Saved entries
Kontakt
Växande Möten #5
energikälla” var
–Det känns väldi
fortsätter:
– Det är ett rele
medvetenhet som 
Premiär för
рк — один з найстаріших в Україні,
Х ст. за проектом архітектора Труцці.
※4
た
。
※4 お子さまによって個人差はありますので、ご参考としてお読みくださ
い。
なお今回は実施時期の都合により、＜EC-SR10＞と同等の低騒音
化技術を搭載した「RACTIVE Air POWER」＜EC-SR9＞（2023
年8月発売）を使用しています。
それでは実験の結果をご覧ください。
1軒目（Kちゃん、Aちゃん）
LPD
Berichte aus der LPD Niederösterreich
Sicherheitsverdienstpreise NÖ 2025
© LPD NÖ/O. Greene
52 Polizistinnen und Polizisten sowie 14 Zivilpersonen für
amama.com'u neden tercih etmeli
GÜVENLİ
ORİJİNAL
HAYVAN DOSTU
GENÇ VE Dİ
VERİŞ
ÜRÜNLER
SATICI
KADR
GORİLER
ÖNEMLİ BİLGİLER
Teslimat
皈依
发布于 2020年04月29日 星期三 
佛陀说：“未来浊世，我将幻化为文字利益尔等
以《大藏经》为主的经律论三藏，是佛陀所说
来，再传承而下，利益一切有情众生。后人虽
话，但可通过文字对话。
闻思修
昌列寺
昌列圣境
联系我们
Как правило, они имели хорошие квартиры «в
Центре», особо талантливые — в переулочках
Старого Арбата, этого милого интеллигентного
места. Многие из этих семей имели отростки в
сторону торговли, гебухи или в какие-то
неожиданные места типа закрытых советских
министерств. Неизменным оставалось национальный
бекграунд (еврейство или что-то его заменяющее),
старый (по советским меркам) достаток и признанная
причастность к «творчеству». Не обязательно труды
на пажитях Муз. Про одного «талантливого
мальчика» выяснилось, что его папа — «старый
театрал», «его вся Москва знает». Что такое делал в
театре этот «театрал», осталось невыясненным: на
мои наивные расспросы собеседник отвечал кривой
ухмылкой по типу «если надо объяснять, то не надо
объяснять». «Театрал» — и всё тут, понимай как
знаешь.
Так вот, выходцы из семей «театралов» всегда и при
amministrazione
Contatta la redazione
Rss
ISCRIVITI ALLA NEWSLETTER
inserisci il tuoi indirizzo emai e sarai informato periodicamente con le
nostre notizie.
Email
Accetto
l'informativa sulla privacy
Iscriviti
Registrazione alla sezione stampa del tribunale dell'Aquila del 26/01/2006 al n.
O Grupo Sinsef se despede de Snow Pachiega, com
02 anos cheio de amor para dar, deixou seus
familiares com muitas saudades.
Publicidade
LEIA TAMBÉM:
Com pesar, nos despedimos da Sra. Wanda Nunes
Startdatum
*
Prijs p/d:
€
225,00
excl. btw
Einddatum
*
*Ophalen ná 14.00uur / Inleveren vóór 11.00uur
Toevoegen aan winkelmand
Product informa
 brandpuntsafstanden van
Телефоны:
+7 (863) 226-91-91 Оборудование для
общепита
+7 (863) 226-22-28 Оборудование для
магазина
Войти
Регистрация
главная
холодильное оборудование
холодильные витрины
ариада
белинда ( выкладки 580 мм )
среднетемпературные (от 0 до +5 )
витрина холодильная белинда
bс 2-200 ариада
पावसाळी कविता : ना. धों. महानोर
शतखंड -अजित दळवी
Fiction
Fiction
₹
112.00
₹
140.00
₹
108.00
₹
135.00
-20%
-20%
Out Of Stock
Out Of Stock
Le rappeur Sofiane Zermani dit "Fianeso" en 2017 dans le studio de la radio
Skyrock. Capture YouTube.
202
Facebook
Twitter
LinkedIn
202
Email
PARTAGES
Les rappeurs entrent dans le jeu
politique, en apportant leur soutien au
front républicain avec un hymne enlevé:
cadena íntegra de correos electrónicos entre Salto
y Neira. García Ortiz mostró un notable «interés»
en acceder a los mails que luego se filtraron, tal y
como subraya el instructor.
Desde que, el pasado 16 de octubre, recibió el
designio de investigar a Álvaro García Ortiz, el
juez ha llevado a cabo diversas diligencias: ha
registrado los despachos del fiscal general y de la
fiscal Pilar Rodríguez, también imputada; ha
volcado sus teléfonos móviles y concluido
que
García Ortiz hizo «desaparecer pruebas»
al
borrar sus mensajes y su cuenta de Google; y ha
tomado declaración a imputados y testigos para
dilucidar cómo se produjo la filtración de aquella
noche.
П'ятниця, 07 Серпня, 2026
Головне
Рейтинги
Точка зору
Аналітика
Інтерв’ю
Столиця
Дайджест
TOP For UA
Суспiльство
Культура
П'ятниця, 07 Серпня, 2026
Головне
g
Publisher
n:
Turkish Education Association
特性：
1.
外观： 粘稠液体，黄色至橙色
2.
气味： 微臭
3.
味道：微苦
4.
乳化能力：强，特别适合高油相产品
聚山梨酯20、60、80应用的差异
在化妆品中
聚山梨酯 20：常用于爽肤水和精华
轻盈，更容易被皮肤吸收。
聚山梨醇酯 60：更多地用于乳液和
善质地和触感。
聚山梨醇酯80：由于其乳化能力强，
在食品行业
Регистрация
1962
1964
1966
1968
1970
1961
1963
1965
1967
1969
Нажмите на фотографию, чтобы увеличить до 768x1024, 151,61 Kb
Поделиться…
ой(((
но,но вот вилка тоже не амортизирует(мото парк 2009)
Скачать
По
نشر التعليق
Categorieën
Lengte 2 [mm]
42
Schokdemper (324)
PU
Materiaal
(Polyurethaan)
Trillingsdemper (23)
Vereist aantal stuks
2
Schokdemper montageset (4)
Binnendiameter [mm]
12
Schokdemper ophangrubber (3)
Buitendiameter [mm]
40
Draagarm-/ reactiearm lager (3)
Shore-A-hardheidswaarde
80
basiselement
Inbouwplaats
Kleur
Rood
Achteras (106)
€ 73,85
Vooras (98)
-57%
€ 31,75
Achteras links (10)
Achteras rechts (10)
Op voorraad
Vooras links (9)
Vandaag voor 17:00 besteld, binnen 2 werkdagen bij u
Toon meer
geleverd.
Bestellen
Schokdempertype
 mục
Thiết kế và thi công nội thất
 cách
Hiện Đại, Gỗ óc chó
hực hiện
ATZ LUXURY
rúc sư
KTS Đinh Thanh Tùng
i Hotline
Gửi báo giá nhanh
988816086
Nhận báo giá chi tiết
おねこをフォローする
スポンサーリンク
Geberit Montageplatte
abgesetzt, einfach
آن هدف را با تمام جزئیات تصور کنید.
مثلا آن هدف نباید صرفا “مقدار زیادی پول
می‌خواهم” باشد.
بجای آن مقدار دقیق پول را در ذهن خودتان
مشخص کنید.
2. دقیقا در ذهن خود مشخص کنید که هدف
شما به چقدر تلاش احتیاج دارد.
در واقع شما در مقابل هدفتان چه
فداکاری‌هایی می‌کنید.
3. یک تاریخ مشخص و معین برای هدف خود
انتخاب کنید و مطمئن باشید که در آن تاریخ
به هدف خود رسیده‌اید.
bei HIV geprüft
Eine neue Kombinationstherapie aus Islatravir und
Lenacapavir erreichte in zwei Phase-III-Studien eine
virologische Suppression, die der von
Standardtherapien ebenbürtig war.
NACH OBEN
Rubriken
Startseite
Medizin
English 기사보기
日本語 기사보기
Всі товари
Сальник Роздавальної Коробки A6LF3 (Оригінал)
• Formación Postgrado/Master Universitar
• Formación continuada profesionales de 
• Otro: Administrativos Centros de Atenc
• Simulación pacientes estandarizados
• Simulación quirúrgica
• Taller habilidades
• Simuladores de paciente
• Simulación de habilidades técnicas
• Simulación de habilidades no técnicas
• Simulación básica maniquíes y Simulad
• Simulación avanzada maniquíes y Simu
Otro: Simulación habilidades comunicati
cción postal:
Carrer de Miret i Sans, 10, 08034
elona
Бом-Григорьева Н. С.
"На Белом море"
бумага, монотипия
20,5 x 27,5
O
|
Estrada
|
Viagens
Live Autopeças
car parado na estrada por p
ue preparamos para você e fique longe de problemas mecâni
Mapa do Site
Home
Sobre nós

- What you are asked to do: Copy out the lines above word for word, stopping after the line containing "LPD NÖ/O. Greene".

- Task answer:
Kontakt
Växande Möten #5
energikälla” var
–Det känns väldi
fortsätter:
– Det är ett rele
medvetenhet som 
Premiär för
рк — один з найстаріших в Україні,
Х ст. за проектом архітектора Труцці.
※4
た
。
※4 お子さまによって個人差はありますので、ご参考としてお読みくださ
い。
なお今回は実施時期の都合により、＜EC-SR10＞と同等の低騒音
化技術を搭載した「RACTIVE Air POWER」＜EC-SR9＞（2023
年8月発売）を使用しています。
それでは実験の結果をご覧ください。
1軒目（Kちゃん、Aちゃん）
LPD
Berichte aus der LPD Niederösterreich
Sicherheitsverdienstpreise NÖ 2025
© LPD NÖ/O. Greene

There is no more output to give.